For those that aren't sure what ROCE is, it measures the amount of pre-tax profits a company can generate from the capital employed in its business. The formula for this calculation on Lotus Bakeries is:

Return on Capital Employed = Earnings Before Interest and Tax (EBIT) ÷ (Total Assets - Current Liabilities)

0.20 = €207m ÷ (€1.4b - €339m) (Based on the trailing twelve months to December 2024).

So, Lotus Bakeries has an ROCE of 20%. In absolute terms that's a great return and it's even better than the Food industry average of 6.4%.

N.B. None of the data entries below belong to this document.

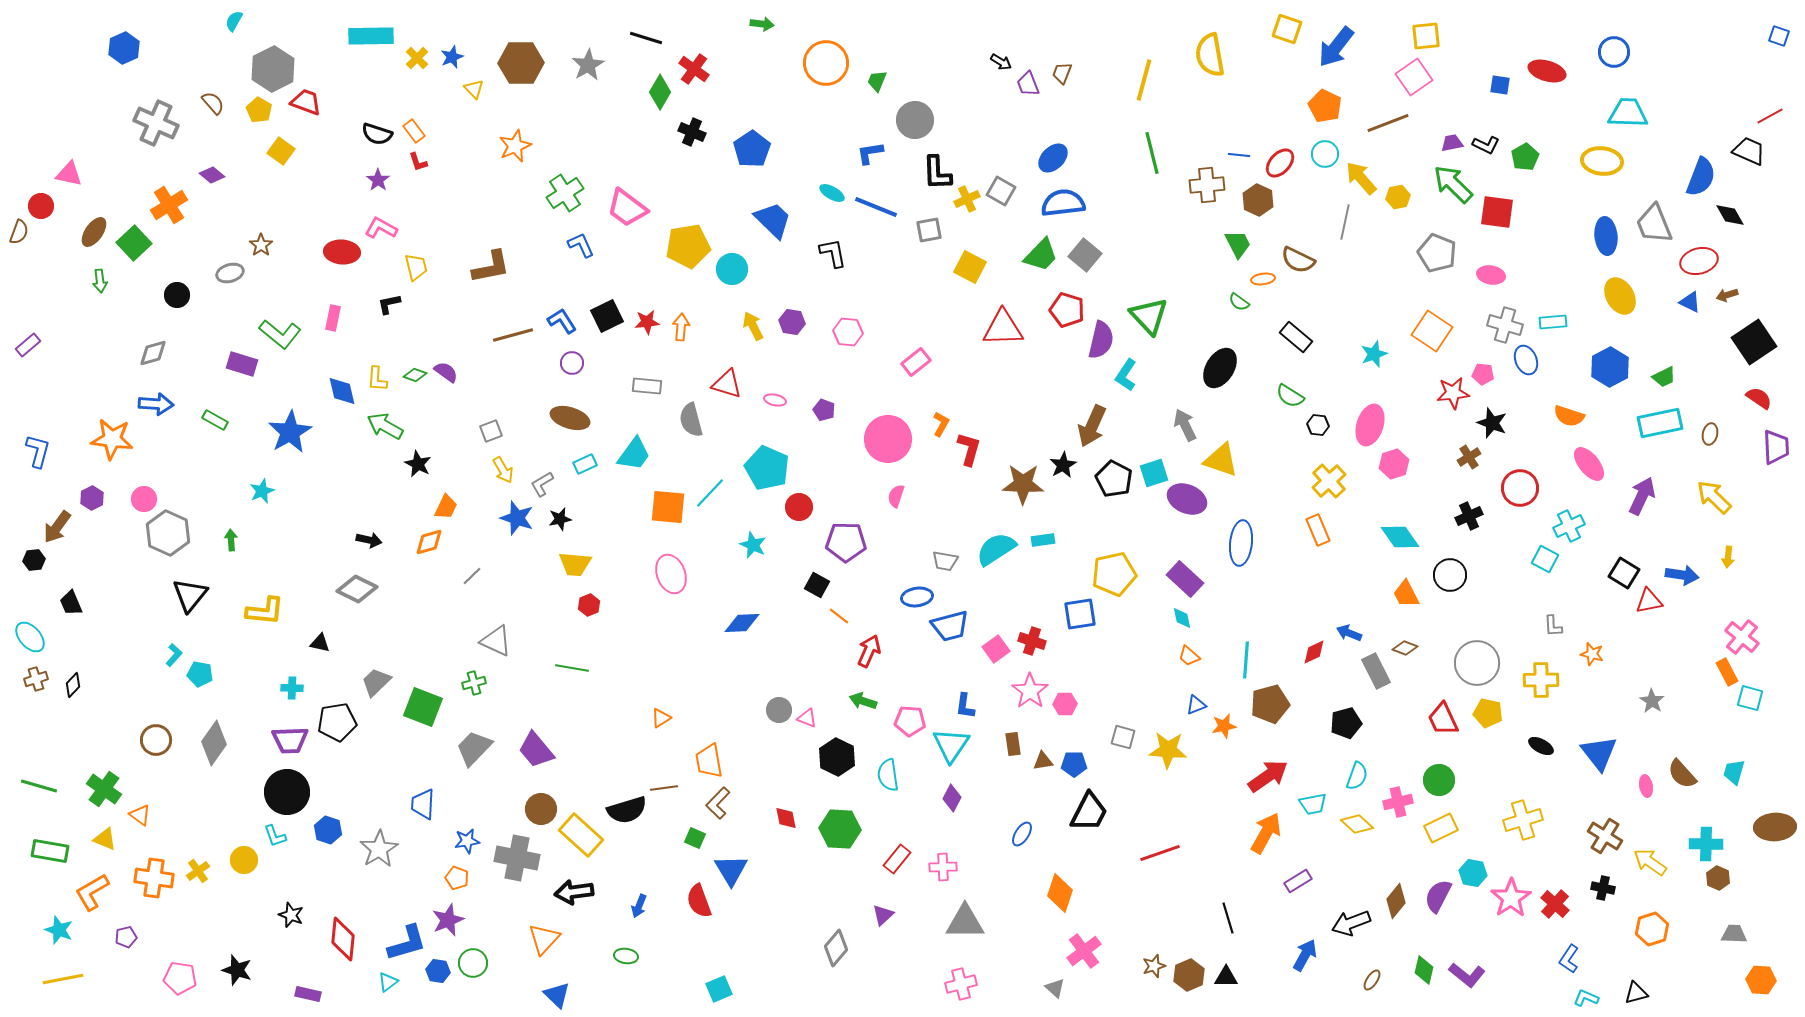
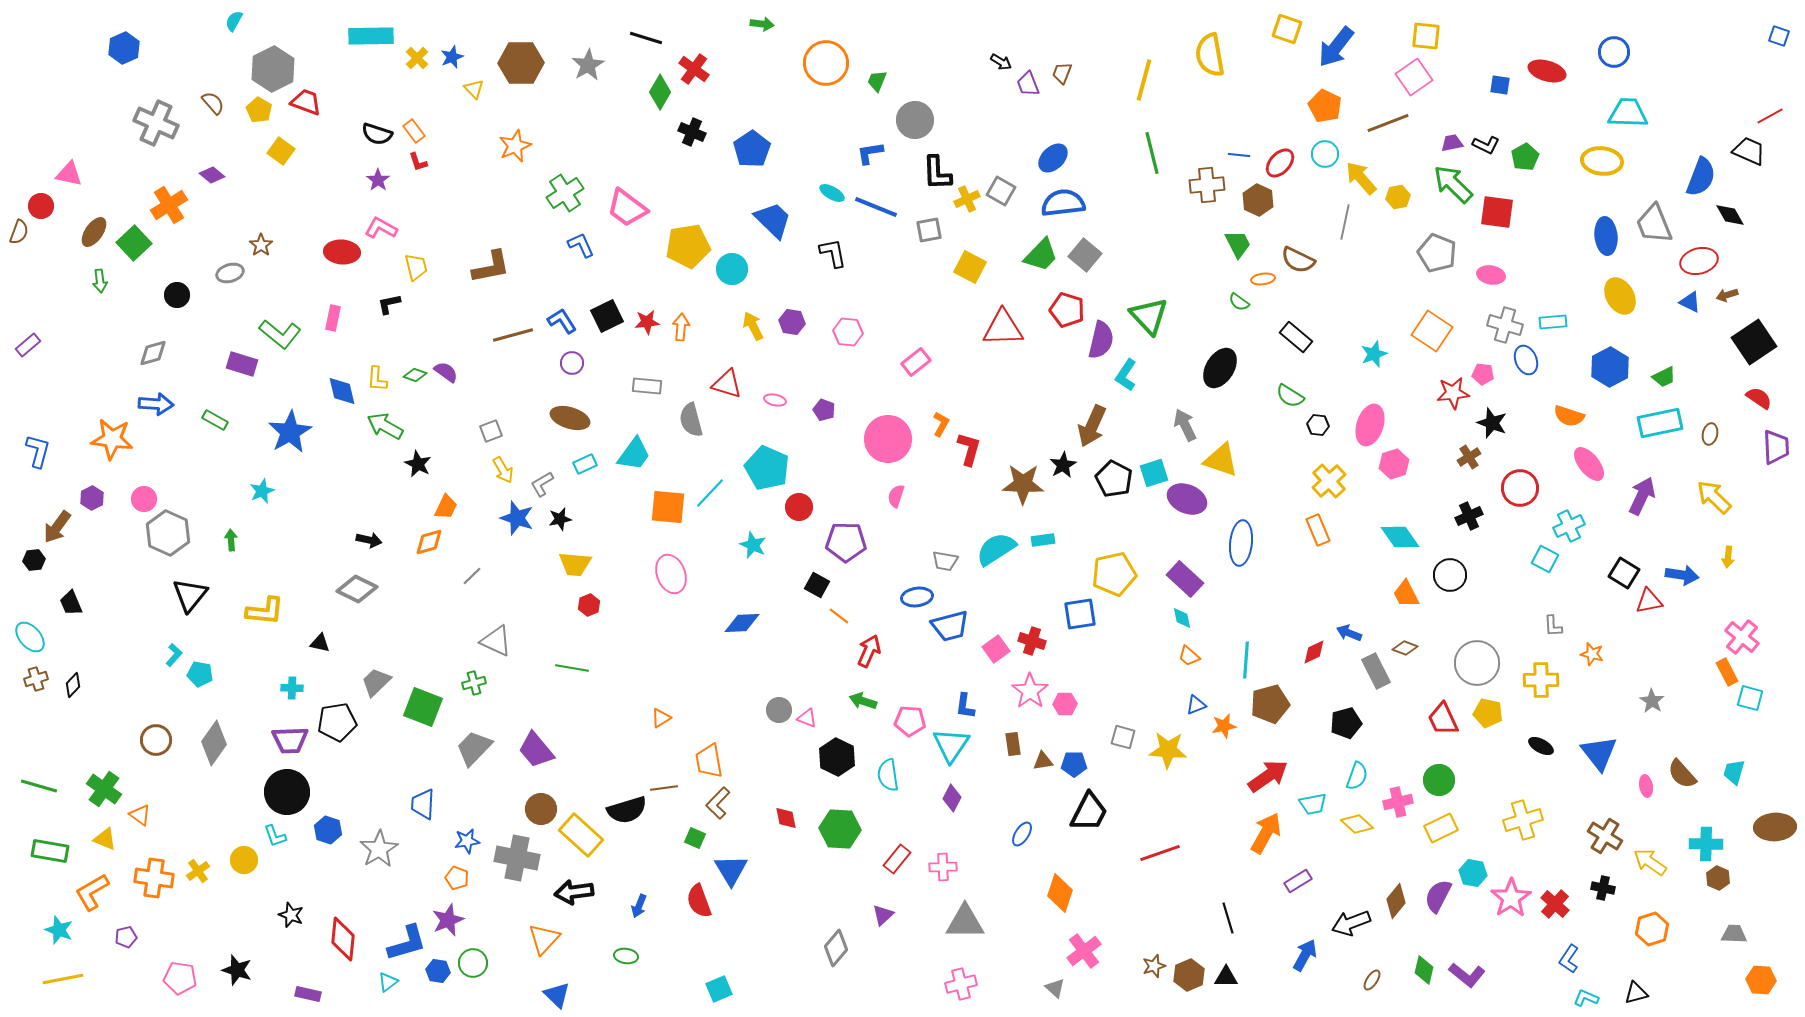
yellow square at (1426, 36): rotated 12 degrees clockwise
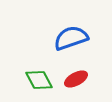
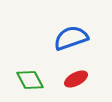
green diamond: moved 9 px left
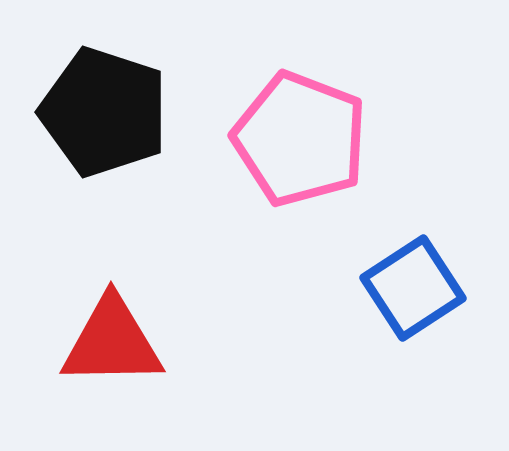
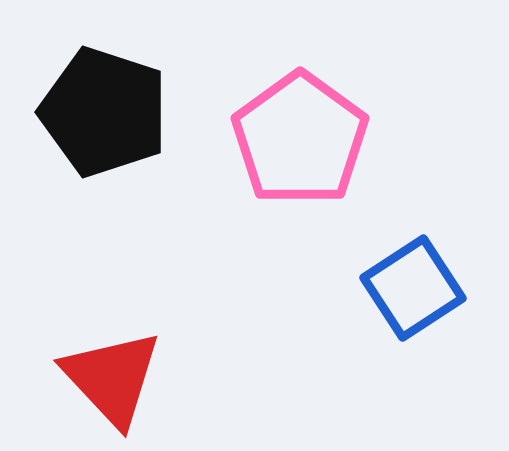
pink pentagon: rotated 15 degrees clockwise
red triangle: moved 36 px down; rotated 48 degrees clockwise
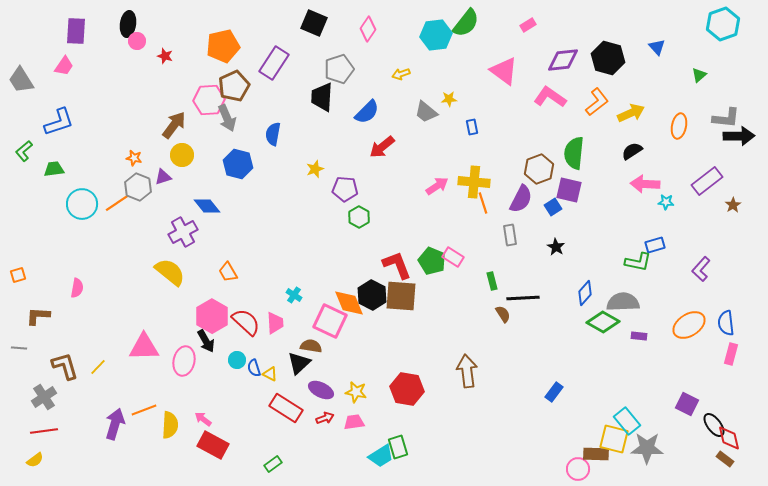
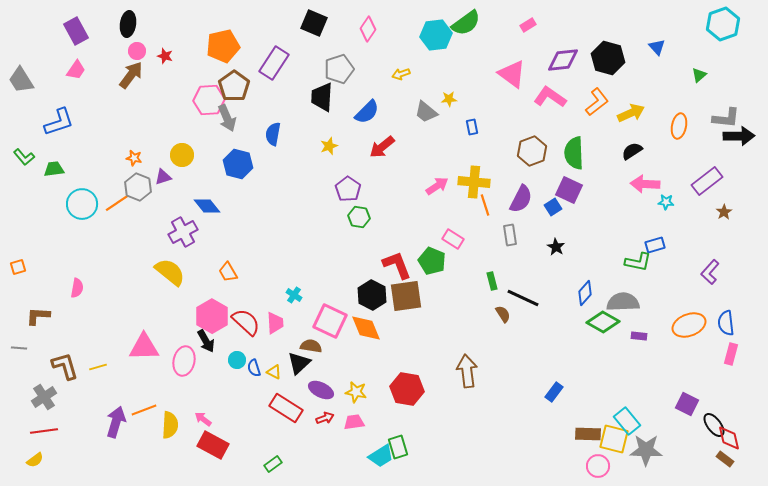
green semicircle at (466, 23): rotated 16 degrees clockwise
purple rectangle at (76, 31): rotated 32 degrees counterclockwise
pink circle at (137, 41): moved 10 px down
pink trapezoid at (64, 66): moved 12 px right, 4 px down
pink triangle at (504, 71): moved 8 px right, 3 px down
brown pentagon at (234, 86): rotated 12 degrees counterclockwise
brown arrow at (174, 125): moved 43 px left, 50 px up
green L-shape at (24, 151): moved 6 px down; rotated 90 degrees counterclockwise
green semicircle at (574, 153): rotated 8 degrees counterclockwise
yellow star at (315, 169): moved 14 px right, 23 px up
brown hexagon at (539, 169): moved 7 px left, 18 px up
purple pentagon at (345, 189): moved 3 px right; rotated 30 degrees clockwise
purple square at (569, 190): rotated 12 degrees clockwise
orange line at (483, 203): moved 2 px right, 2 px down
brown star at (733, 205): moved 9 px left, 7 px down
green hexagon at (359, 217): rotated 20 degrees counterclockwise
pink rectangle at (453, 257): moved 18 px up
purple L-shape at (701, 269): moved 9 px right, 3 px down
orange square at (18, 275): moved 8 px up
brown square at (401, 296): moved 5 px right; rotated 12 degrees counterclockwise
black line at (523, 298): rotated 28 degrees clockwise
orange diamond at (349, 303): moved 17 px right, 25 px down
orange ellipse at (689, 325): rotated 12 degrees clockwise
yellow line at (98, 367): rotated 30 degrees clockwise
yellow triangle at (270, 374): moved 4 px right, 2 px up
purple arrow at (115, 424): moved 1 px right, 2 px up
gray star at (647, 448): moved 1 px left, 2 px down
brown rectangle at (596, 454): moved 8 px left, 20 px up
pink circle at (578, 469): moved 20 px right, 3 px up
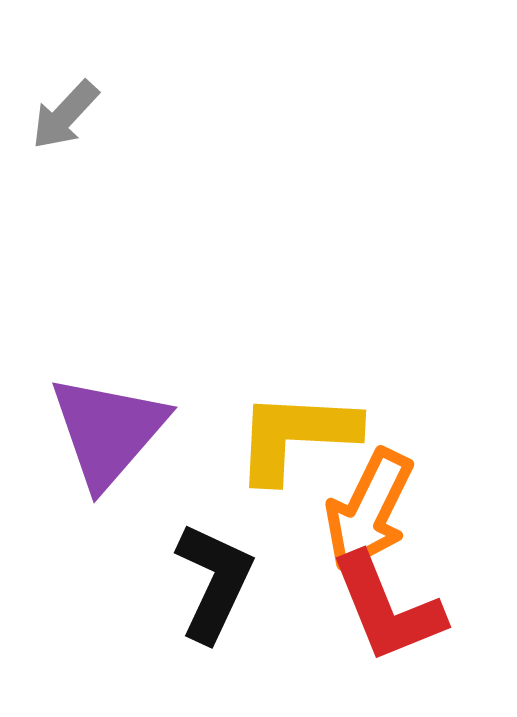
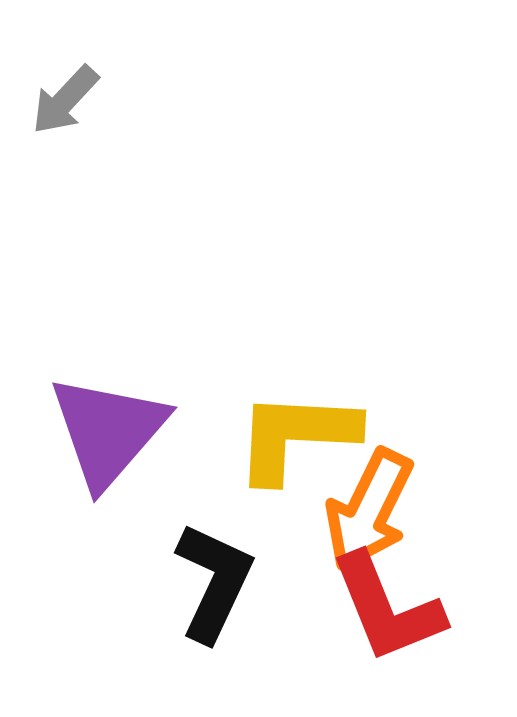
gray arrow: moved 15 px up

See our latest analysis for Lotus Bakeries

roce
ENXTBR:LOTB Return on Capital Employed May 1st 2025

Above you can see how the current ROCE for Lotus Bakeries compares to its prior returns on capital, but there's only so much you can tell from the past. If you'd like to see what analysts are forecasting going forward, you should check out our free analyst report for Lotus Bakeries .

How Are Returns Trending?

The trends we've noticed at Lotus Bakeries are quite reassuring. The data shows that returns on capital have increased substantially over the last five years to 20%. The amount of capital employed has increased too, by 64%. This can indicate that there's plenty of opportunities to invest capital internally and at ever higher rates, a combination that's common among multi-baggers.

The Bottom Line

All in all, it's terrific to see that Lotus Bakeries is reaping the rewards from prior investments and is growing its capital base. And a remarkable 200% total return over the last five years tells us that investors are expecting more good things to come in the future. With that being said, we still think the promising fundamentals mean the company deserves some further due diligence.

While Lotus Bakeries looks impressive, no company is worth an infinite price. The intrinsic value infographic for LOTB helps visualize whether it is currently trading for a fair price.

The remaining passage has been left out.